:: INPUT DATA ::

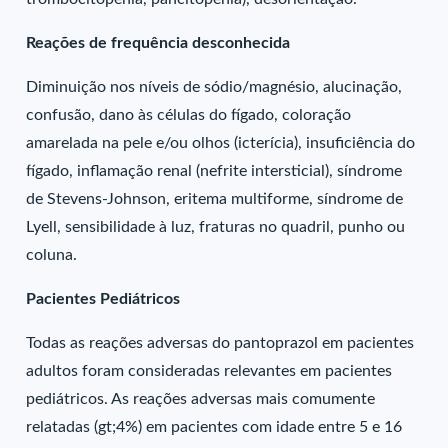
Reações de frequência desconhecida
Diminuição nos níveis de sódio/magnésio, alucinação,
confusão, dano às células do fígado, coloração
amarelada na pele e/ou olhos (icterícia), insuficiência do
fígado, inflamação renal (nefrite intersticial), síndrome
de Stevens-Johnson, eritema multiforme, síndrome de
Lyell, sensibilidade à luz, fraturas no quadril, punho ou
coluna.
Pacientes Pediátricos
Todas as reações adversas do pantoprazol em pacientes
adultos foram consideradas relevantes em pacientes
pediátricos. As reações adversas mais comumente
relatadas (gt;4%) em pacientes com idade entre 5 e 16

:::

Whenever a line in the listing above includes the word "adversas", return that line.

Todas as reações adversas do pantoprazol em pacientes
pediátricos. As reações adversas mais comumente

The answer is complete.